Canadian lodge helps give Belfast parade a truly international feel
Published 13/07/2007 | 07:41
The streets of Belfast were awash in a sea of red, white and blue yesterday as thousands of people turned out to mark the annual Twelfth celebrations.
Despite the showers which persisted throughout the day, bands and lodges from the city's 10 districts were cheered on every step of the route by onlookers.
Some spectators ensured they had a prime view of the parade by arriving early and setting up deckchairs on the pavement while others waved flags.
After a wreath was laid at Belfast City Hall, Orangemen, band members and supporters braved the rain to march to the field at Barnett's Demesne.
A total of 134 lodges - including two from Scotland and one from Canada - took part in this year's event which also featured 69 bands and two floats.
Cartoon characters gave away sweets to the youngsters lining the route with their families while 317 orange and purple balloons, to signify the 317th anniversary of the Battle of Boyne, were released from King William's Park ahead of the procession reaching the field.

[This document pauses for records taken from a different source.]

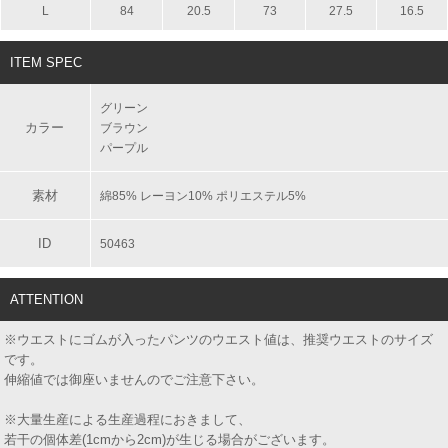
L
84
20.5
73
27.5
16.5
ITEM SPEC
グリーン
カラー
ブラウン
パープル
素材
綿85% レーヨン10% ポリエステル5%
ID
50463
ATTENTION
※ウエストにゴムが入ったパンツのウエスト値は、推奨ウエストのサイズ
です。
伸縮値では御座いませんのでご注意下さい。
※大量生産による生産過程におきまして、
若干の個体差(1cmから2cm)が生じる場合がございます。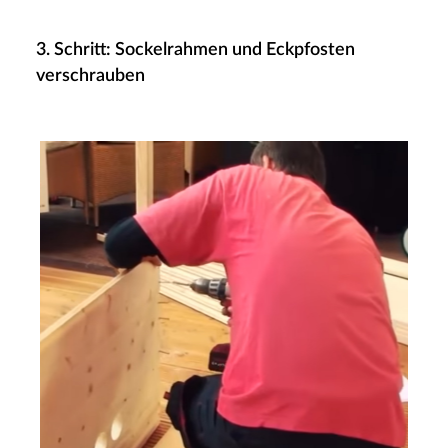
3. Schritt: Sockelrahmen und Eckpfosten
verschrauben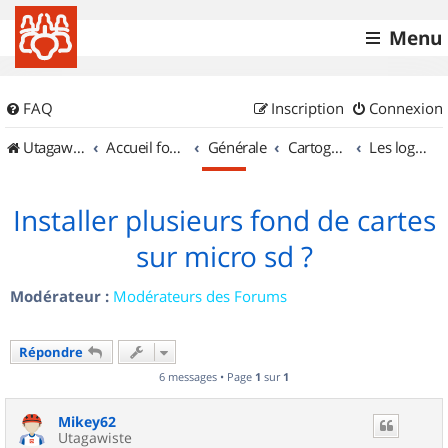
Menu
FAQ
Inscription
Connexion
UtagawaVTT (Randos VTT et VTTAE avec traces GPS)
Accueil forum
Générale
Cartographie et GPS
Les logiciels
Installer plusieurs fond de cartes
sur micro sd ?
Modérateur :
Modérateurs des Forums
Répondre
6 messages • Page
1
sur
1
Mikey62
Utagawiste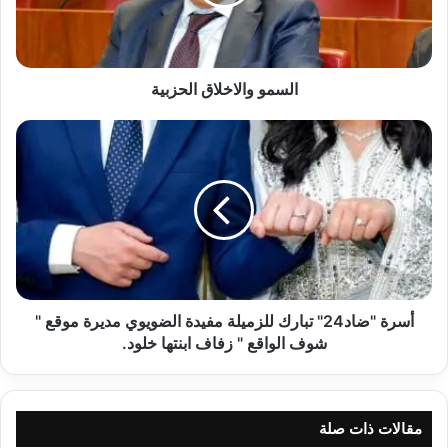
السمو والاخلاق الحزبية
أسرة
"ضاد24"
تبارك
للزميلة
مفيدة
الضويوي
مديرة
موقع
"
شوف
أسرة "ضاد24" تبارك للزميلة مفيدة الضويوي مديرة موقع "
الواقع
شوف الواقع " زفاف ابنتها خلود.
"
زفاف
ابنتها
خلود.
مقالات ذات صلة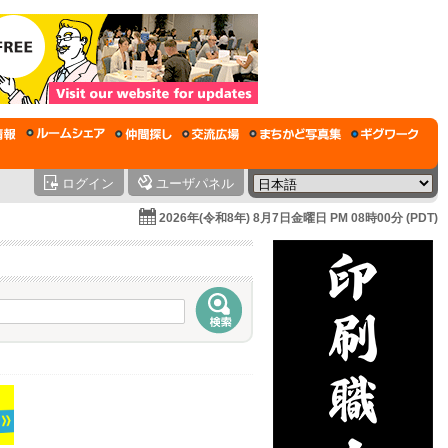
ログイン
ユーザパネル
2026年(令和8年) 8月7日金曜日 PM 08時00分 (PDT)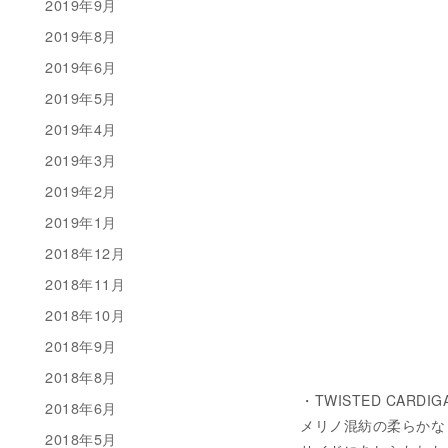
2019年9月
2019年8月
2019年6月
2019年5月
2019年4月
2019年3月
2019年2月
2019年1月
2018年12月
2018年11月
2018年10月
2018年9月
2018年8月
・TWISTED CARDIGA
2018年6月
メリノ混紡の柔らかな
2018年5月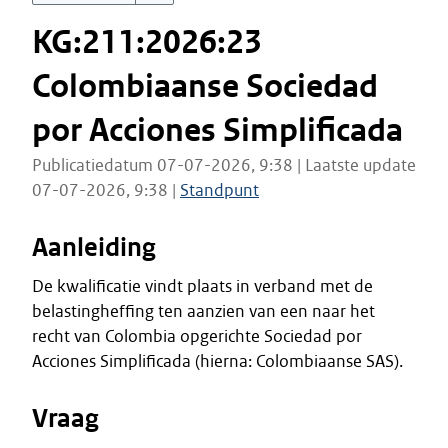
KG:211:2026:23
Colombiaanse Sociedad
por Acciones Simplificada
Publicatiedatum 07-07-2026, 9:38 | Laatste update
07-07-2026, 9:38 |
Standpunt
Aanleiding
De kwalificatie vindt plaats in verband met de
belastingheffing ten aanzien van een naar het
recht van Colombia opgerichte Sociedad por
Acciones Simplificada (hierna: Colombiaanse SAS).
Vraag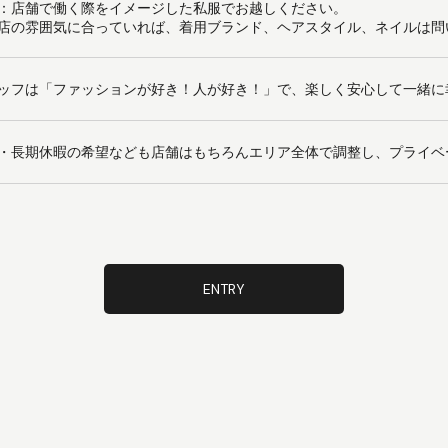
：店舗で働く際をイメージした私服でお越しください。
店の雰囲気に合っていれば、着用ブランド、ヘアスタイル、ネイルは問
ッフは「ファッションが好き！人が好き！」で、楽しく安心して一緒に
・長期休暇の希望なども店舗はもちろんエリア全体で調整し、プライベ
ENTRY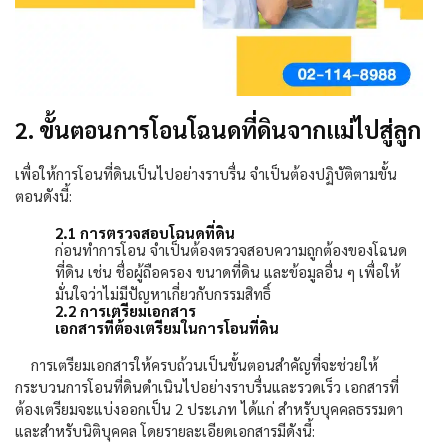
2. ขั้นตอนการโอนโฉนดที่ดินจากแม่ไปสู่ลูก
เพื่อให้การโอนที่ดินเป็นไปอย่างราบรื่น จำเป็นต้องปฏิบัติตามขั้น
ตอนดังนี้:
2.1
การตรวจสอบโฉนดที่ดิน
ก่อนทำการโอน จำเป็นต้องตรวจสอบความถูกต้องของโฉนด
ที่ดิน เช่น ชื่อผู้ถือครอง ขนาดที่ดิน และข้อมูลอื่น ๆ เพื่อให้
มั่นใจว่าไม่มีปัญหาเกี่ยวกับกรรมสิทธิ์
2.2
การเตรียมเอกสาร
เอกสารที่ต้องเตรียมในการโอนที่ดิน
การเตรียมเอกสารให้ครบถ้วนเป็นขั้นตอนสำคัญที่จะช่วยให้
กระบวนการโอนที่ดินดำเนินไปอย่างราบรื่นและรวดเร็ว เอกสารที่
ต้องเตรียมจะแบ่งออกเป็น
2
ประเภท ได้แก่ สำหรับบุคคลธรรมดา
และสำหรับนิติบุคคล โดยรายละเอียดเอกสารมีดังนี้: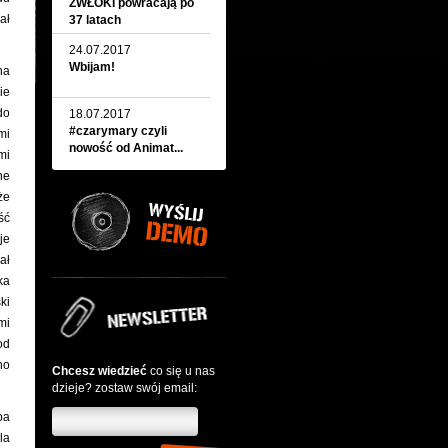
ZWŁOKI powracają po
ał
37 latach
24.07.2017
Wbijam!
na
ie
do
18.07.2017
#czarymary czyli
mi
nowość od Animat...
mi
ne
że
ść
je
ał
ka
ki
mi
od
no
Chcesz wiedzieć
co się u nas
dzieje? zostaw swój email:
ba
la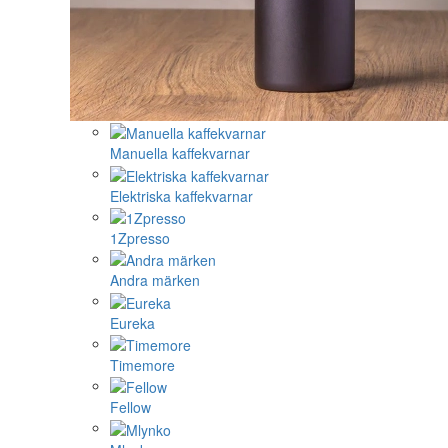
Manuella kaffekvarnar
Elektriska kaffekvarnar
1Zpresso
Andra märken
Eureka
Timemore
Fellow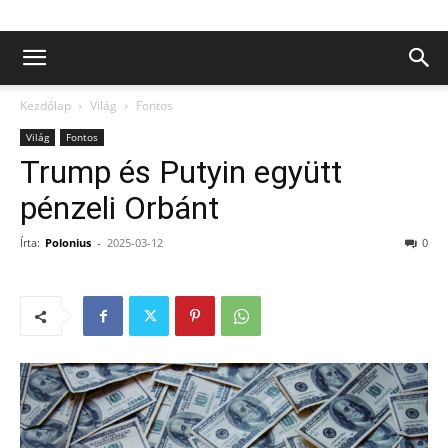
Kezdőlap
Világ
Fontos
Világ
Fontos
Trump és Putyin együtt
pénzeli Orbánt
Írta:
Polonius
-
2025-03-12
0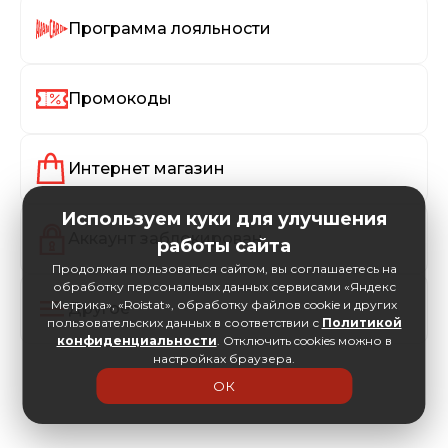
Программа лояльности
Промокоды
Интернет магазин
Используем куки для улучшения
Аккаунт заблокирован
работы сайта
Продолжая пользоваться сайтом, вы соглашаетесь на
обработку персональных данных сервисами «Яндекс
Метрика», «Roistat», обработку файлов cookie и других
Другое
пользовательских данных в соответствии с
Политикой
конфиденциальности
. Отключить cookies можно в
настройках браузера.
ОК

At 12.30pm and to the cheers of onlookers, the procession arrived at the field led by the Millar Memorial Band playing 'No Surrender.'
French photojournalist Olivier Martel was invited to the Twelfth celebrations by the Belfast Visitors Convention Centre and the Northern Ireland Tourist Board.

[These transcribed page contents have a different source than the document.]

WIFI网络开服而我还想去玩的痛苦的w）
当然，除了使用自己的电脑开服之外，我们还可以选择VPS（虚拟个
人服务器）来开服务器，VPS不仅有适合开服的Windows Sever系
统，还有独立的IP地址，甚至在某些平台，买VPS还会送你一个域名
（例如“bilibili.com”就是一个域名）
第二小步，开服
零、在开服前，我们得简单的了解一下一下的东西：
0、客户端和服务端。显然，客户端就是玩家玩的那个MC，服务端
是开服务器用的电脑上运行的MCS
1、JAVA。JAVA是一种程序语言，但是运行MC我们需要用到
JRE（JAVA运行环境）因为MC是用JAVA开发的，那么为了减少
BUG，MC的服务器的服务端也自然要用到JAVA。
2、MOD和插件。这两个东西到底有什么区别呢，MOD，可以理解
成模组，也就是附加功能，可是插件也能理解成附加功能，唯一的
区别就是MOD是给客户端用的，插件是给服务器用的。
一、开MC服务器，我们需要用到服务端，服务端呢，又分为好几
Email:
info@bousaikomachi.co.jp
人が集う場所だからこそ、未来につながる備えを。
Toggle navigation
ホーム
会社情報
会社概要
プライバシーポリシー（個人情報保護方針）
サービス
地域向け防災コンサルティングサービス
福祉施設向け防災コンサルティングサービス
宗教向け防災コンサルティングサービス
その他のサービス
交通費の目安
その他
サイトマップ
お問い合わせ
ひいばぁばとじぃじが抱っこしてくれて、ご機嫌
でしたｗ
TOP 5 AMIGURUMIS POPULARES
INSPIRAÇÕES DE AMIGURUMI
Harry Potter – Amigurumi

Speaking from the field yesterday, he said: "I was in Belfast about 25 years ago when I was working for a French TV company but I thought it was the right time to come back and see how things of changed now that their is peace between Protestants and Catholics.
"I plan to take pictures of those taking part in the event and I've also been round taking pictures of murals.
"There's a great difference in Belfast now than there was 25 years ago. There is so much more wealth and people are much more relaxed now," Olivier added.
Despite thousands of lodge and band members taking part in the event, the demonstration field was plagued by underage drinkers.
Maggie Stewart (45), who travels from Scotland every year to join in the 12th celebrations, said: "It's been a great day so far, apart from the rain, and I just wouldn't miss coming to Belfast for the glorious Twelfth.
"But there are an awful lot of drunken wee lassies running around and it's not very nice to see the state some of them are in."